## DIRECTIONS
Quote only the span from the first line of the entries to the line containing "Fortsat brug for kommunalt oprør: Kommunernes", both ends kept. Leave every picture out.

(Dataset entries)
--- START ---

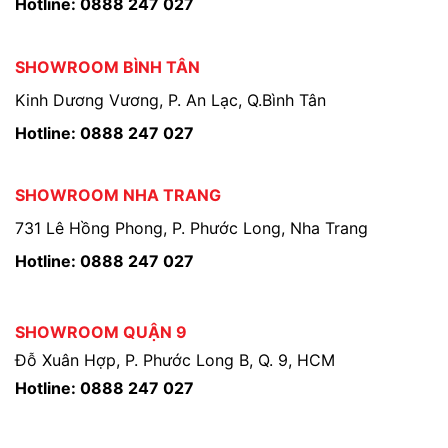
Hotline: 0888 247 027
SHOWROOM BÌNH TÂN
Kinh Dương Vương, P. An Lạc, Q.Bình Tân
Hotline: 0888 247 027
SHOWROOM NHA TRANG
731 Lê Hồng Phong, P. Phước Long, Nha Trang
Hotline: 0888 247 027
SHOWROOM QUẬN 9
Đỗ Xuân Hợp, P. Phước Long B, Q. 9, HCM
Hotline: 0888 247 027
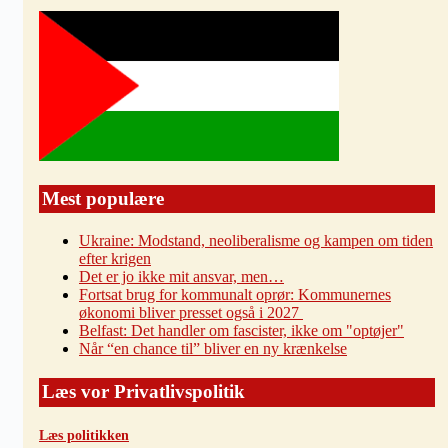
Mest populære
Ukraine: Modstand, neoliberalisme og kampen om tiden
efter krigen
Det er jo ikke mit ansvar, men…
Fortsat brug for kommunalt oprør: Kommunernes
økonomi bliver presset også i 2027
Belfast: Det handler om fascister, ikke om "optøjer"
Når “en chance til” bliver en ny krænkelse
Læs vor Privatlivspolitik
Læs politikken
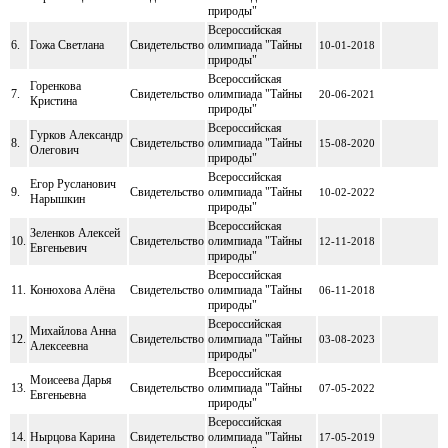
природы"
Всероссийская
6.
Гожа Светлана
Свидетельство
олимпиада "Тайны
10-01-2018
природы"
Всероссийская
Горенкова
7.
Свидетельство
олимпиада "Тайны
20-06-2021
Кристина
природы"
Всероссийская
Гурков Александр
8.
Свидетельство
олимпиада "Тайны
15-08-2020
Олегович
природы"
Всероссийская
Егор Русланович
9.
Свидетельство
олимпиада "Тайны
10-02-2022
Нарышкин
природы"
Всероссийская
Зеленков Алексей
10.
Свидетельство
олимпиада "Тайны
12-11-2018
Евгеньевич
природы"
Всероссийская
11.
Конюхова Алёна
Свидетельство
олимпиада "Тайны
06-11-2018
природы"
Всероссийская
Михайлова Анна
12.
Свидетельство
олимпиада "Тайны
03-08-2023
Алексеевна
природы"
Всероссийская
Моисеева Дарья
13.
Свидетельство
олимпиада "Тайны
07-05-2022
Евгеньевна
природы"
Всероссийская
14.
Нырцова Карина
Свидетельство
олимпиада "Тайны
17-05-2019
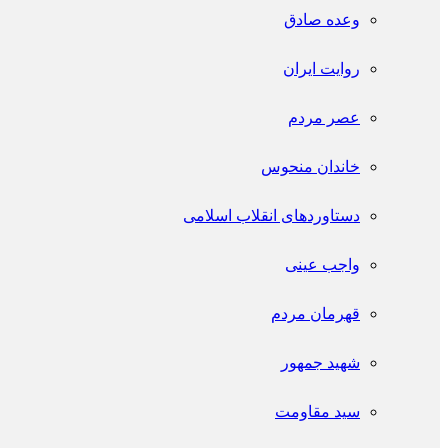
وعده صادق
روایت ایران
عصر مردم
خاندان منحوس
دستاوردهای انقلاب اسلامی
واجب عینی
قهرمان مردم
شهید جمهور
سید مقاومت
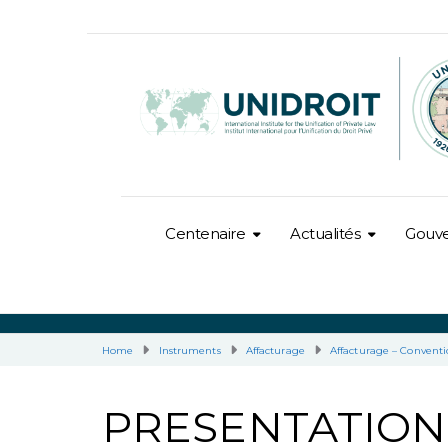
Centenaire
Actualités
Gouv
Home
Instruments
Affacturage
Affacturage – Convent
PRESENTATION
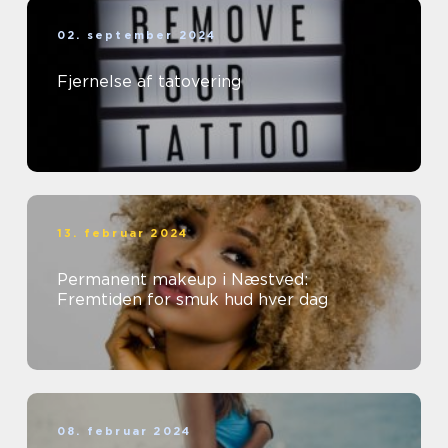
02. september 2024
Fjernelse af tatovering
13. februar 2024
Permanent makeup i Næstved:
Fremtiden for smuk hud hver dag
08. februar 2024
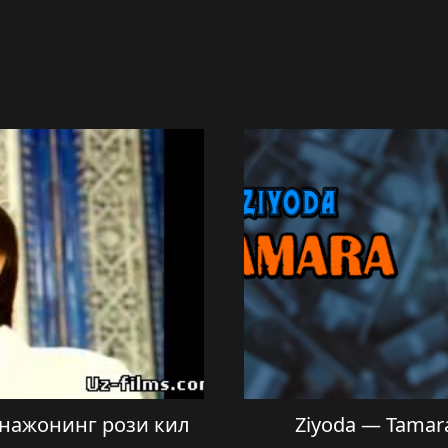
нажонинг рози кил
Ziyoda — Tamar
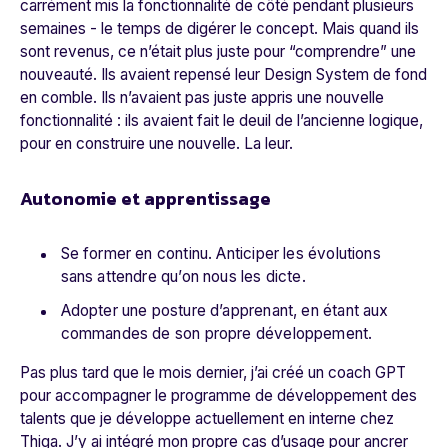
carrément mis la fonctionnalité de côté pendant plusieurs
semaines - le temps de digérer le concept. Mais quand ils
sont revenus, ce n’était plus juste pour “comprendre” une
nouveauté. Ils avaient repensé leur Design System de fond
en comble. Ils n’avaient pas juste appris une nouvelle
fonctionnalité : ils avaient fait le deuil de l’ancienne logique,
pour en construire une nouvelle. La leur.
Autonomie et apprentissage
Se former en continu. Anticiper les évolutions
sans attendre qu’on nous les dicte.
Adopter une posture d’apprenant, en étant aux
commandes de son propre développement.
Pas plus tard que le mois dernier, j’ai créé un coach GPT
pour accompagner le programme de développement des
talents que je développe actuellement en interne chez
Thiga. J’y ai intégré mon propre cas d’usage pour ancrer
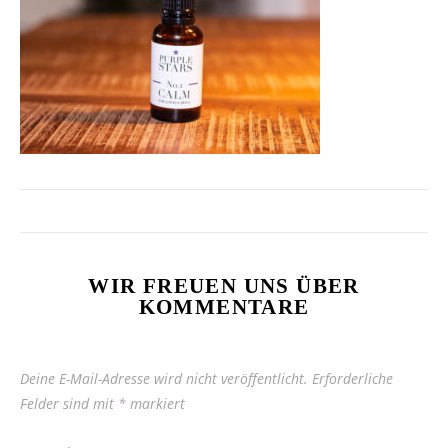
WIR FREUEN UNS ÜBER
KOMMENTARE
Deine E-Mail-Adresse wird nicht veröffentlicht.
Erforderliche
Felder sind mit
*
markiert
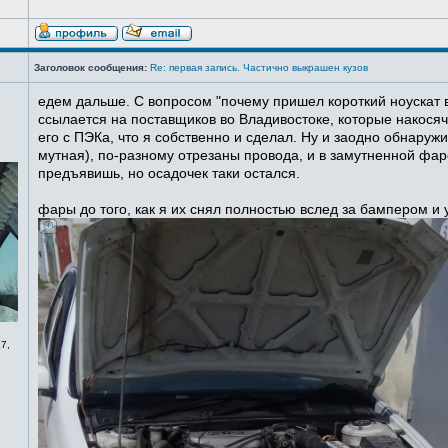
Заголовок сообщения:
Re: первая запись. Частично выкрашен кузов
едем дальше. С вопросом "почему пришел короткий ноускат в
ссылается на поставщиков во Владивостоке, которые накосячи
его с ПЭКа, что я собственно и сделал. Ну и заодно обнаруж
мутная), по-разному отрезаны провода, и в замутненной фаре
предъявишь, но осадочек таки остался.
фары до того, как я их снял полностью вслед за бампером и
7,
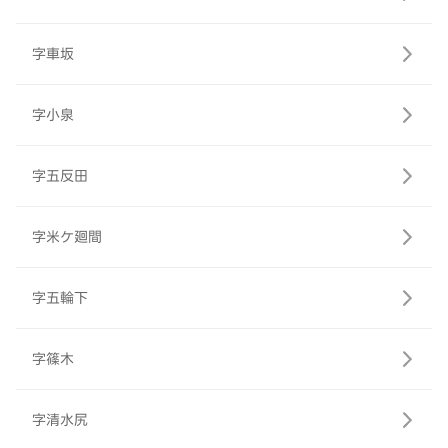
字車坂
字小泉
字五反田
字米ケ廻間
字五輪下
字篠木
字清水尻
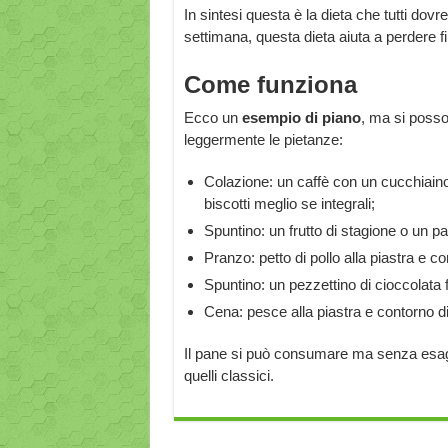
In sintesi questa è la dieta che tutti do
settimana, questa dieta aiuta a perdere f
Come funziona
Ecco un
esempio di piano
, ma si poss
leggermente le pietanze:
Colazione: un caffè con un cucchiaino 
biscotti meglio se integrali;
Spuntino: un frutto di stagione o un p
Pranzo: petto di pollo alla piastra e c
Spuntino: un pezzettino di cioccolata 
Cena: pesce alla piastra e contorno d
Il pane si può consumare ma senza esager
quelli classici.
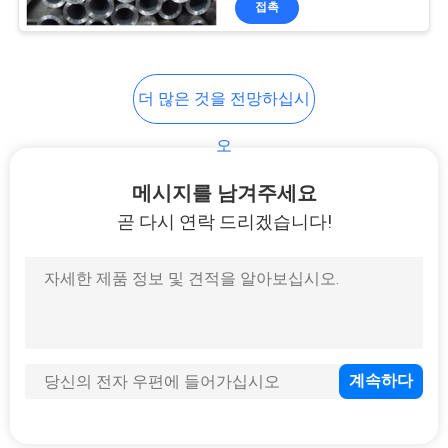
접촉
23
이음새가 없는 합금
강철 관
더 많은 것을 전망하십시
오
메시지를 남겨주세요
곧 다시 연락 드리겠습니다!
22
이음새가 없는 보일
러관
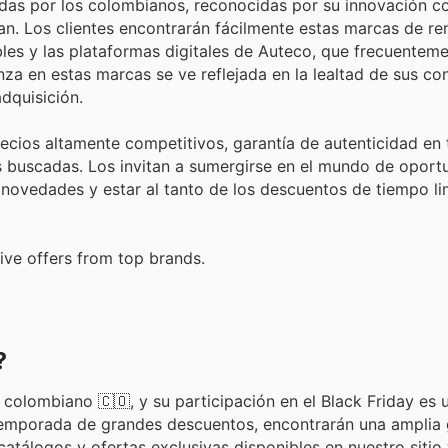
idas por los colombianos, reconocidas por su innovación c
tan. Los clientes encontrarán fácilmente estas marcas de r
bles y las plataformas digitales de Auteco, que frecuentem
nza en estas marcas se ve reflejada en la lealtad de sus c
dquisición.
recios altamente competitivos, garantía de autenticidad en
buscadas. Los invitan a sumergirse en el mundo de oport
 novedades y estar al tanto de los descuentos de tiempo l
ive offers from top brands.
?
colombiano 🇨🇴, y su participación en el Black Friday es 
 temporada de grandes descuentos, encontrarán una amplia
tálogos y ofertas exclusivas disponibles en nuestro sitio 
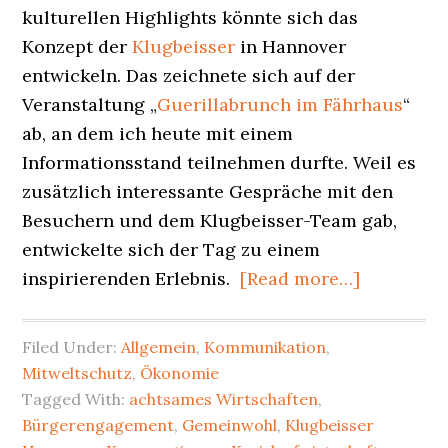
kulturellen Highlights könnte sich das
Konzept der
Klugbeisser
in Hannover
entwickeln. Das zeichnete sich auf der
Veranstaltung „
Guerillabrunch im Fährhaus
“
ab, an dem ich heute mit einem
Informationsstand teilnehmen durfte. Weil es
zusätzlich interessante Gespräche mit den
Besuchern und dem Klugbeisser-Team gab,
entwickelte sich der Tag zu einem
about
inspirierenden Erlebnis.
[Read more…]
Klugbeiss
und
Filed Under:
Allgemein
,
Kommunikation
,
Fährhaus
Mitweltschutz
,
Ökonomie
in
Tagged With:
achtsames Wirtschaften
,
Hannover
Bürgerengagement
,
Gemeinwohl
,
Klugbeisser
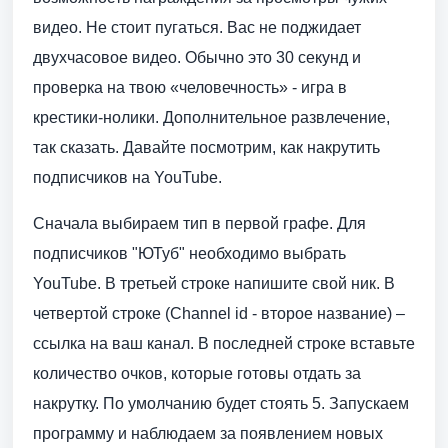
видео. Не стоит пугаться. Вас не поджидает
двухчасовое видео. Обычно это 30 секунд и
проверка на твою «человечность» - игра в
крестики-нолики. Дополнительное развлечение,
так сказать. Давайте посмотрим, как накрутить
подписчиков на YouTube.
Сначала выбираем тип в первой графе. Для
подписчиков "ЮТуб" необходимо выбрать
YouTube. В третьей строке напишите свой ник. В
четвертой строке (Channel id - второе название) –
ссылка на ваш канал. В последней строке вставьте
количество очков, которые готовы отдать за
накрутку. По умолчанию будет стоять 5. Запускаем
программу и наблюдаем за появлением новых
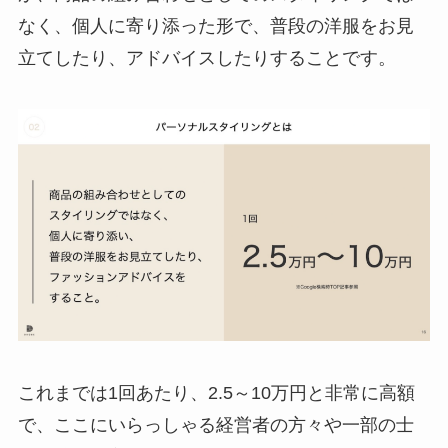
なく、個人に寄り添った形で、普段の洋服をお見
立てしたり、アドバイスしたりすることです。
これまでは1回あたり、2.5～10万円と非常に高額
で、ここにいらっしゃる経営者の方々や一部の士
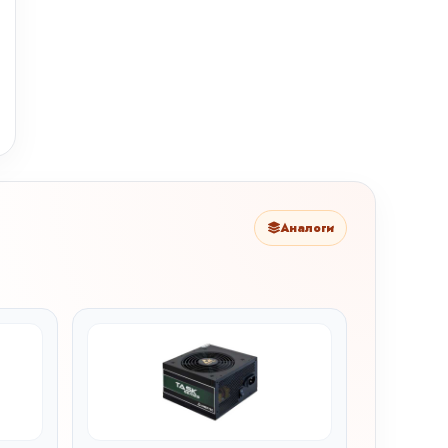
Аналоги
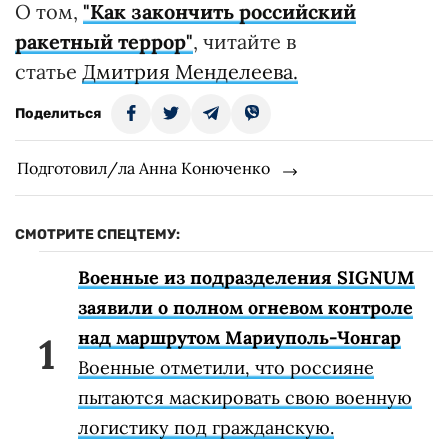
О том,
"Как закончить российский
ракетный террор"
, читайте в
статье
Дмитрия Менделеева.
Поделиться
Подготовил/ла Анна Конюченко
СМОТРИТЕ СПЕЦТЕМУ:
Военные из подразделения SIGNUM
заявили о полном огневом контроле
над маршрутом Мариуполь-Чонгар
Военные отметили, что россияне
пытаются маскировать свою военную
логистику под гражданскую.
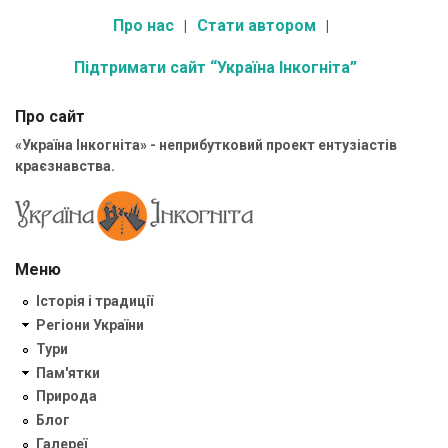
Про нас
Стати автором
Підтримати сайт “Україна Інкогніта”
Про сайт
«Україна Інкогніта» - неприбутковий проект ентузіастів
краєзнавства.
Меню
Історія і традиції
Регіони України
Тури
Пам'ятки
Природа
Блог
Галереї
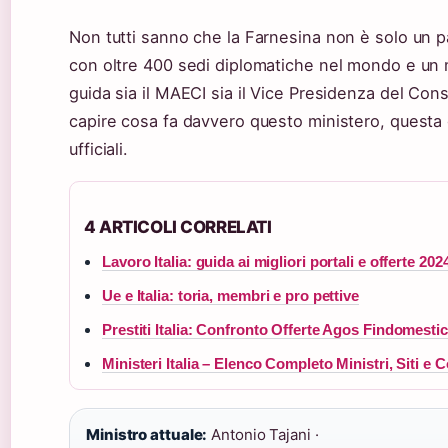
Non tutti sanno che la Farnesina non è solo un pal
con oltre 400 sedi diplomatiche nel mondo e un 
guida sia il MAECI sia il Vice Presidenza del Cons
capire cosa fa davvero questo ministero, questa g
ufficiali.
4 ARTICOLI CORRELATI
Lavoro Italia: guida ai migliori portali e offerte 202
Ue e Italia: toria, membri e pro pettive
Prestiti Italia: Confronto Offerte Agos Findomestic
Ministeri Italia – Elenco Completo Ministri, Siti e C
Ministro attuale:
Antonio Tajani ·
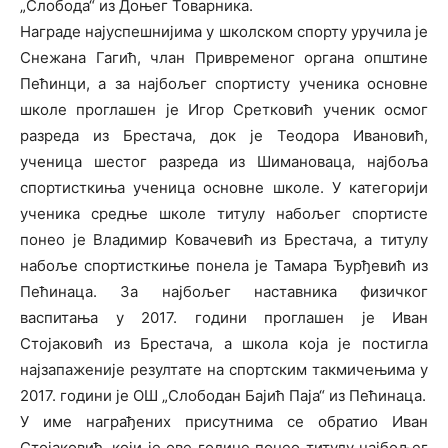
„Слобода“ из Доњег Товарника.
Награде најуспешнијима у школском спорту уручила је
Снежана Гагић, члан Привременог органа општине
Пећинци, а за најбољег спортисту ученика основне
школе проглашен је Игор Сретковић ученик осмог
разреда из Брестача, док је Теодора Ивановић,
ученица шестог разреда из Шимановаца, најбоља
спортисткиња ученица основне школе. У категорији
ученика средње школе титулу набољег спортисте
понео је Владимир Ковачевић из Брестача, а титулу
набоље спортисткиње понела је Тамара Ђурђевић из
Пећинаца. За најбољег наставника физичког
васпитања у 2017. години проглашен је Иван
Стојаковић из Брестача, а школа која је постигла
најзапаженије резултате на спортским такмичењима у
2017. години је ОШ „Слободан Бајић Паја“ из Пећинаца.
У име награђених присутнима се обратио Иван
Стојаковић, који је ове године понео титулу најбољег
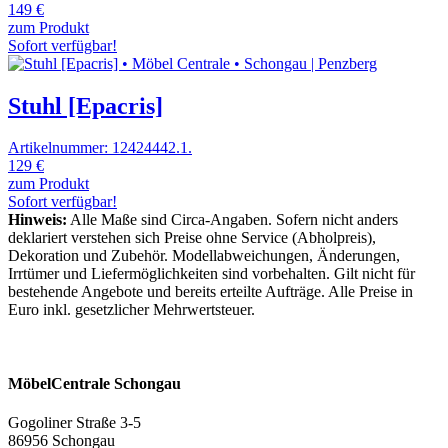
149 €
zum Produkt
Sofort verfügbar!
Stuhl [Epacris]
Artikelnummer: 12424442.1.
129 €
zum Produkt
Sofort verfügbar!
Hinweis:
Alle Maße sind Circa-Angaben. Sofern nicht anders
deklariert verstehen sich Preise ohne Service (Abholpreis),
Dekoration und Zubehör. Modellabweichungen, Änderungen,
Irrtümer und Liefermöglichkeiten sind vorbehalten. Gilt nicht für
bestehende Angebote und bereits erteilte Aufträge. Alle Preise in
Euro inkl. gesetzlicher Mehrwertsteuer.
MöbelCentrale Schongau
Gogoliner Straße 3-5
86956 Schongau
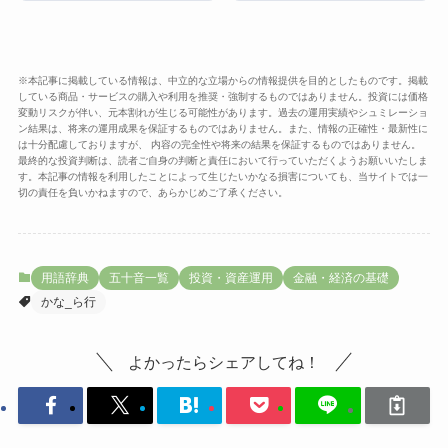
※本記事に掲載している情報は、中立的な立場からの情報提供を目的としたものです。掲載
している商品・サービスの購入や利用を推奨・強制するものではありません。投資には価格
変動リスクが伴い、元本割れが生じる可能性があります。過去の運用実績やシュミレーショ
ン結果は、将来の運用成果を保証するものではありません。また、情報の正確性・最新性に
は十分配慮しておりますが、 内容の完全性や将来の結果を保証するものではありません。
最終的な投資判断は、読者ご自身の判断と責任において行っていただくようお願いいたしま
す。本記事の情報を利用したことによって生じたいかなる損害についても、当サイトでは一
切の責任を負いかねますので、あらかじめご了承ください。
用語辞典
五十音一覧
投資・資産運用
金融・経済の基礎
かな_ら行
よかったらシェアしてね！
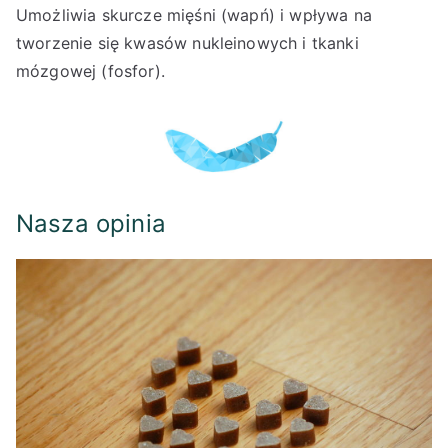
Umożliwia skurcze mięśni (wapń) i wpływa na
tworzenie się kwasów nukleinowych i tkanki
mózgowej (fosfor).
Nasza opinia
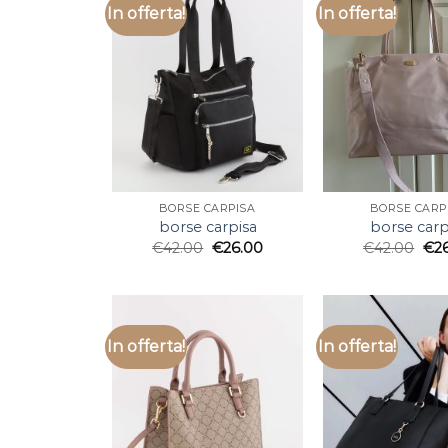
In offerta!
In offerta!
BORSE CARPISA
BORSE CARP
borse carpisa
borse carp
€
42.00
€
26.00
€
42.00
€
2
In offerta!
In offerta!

--- END ---

## RESULT OF THE EXERCISE
Hotline: 0888 247 027
SHOWROOM BÌNH TÂN
Kinh Dương Vương, P. An Lạc, Q.Bình Tân
Hotline: 0888 247 027
SHOWROOM NHA TRANG
731 Lê Hồng Phong, P. Phước Long, Nha Trang
Hotline: 0888 247 027
SHOWROOM QUẬN 9
Đỗ Xuân Hợp, P. Phước Long B, Q. 9, HCM
Hotline: 0888 247 027
Mest populære
Ukraine: Modstand, neoliberalisme og kampen om tiden
efter krigen
Det er jo ikke mit ansvar, men…
Fortsat brug for kommunalt oprør: Kommunernes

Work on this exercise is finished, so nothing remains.